(Data for the task)
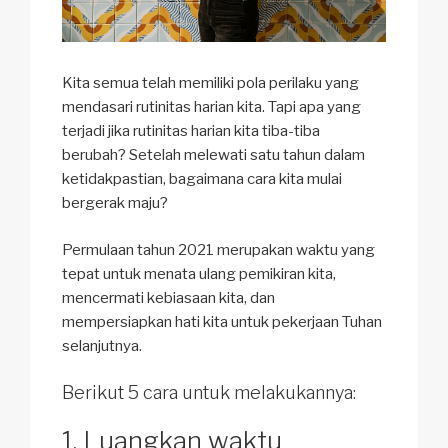
Kita semua telah memiliki pola perilaku yang
mendasari rutinitas harian kita. Tapi apa yang
terjadi jika rutinitas harian kita tiba-tiba
berubah? Setelah melewati satu tahun dalam
ketidakpastian, bagaimana cara kita mulai
bergerak maju?
Permulaan tahun 2021 merupakan waktu yang
tepat untuk menata ulang pemikiran kita,
mencermati kebiasaan kita, dan
mempersiapkan hati kita untuk pekerjaan Tuhan
selanjutnya.
Berikut 5 cara untuk melakukannya:
Luangkan waktu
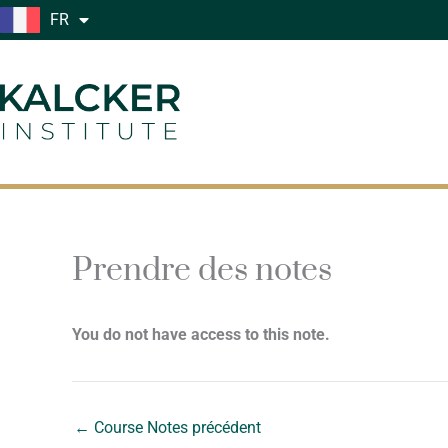
Aller
FR
au
contenu
Prendre des notes
You do not have access to this note.
←
Course Notes précédent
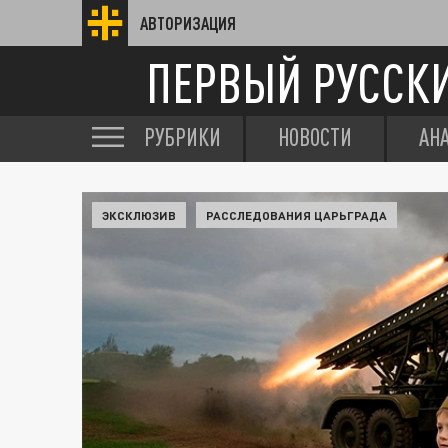
АВТОРИЗАЦИЯ
ПЕРВЫЙ РУССК
РУБРИКИ
НОВОСТИ
АН
ЭКСКЛЮЗИВ
РАССЛЕДОВАНИЯ ЦАРЬГРАДА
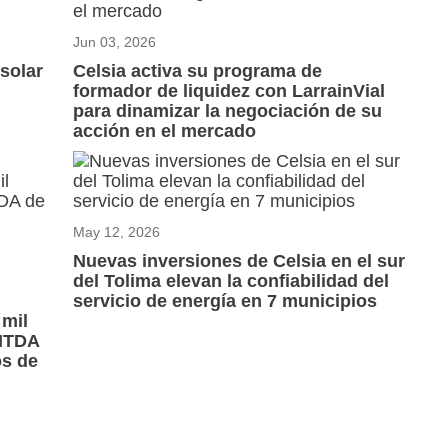
Jun 03, 2026
solar
Celsia activa su programa de
formador de liquidez con LarrainVial
para dinamizar la negociación de su
acción en el mercado
May 12, 2026
Nuevas inversiones de Celsia en el sur
del Tolima elevan la confiabilidad del
servicio de energía en 7 municipios
 mil
BITDA
os de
(End Data for the task)
» Work request: Only those lines running from the one containing "Jun 03, 2026" through the last line of the data above are to be copied, exactly, with both ends included.

» Expected output:
Jun 03, 2026
solar
Celsia activa su programa de
formador de liquidez con LarrainVial
para dinamizar la negociación de su
acción en el mercado
May 12, 2026
Nuevas inversiones de Celsia en el sur
del Tolima elevan la confiabilidad del
servicio de energía en 7 municipios
 mil
BITDA
os de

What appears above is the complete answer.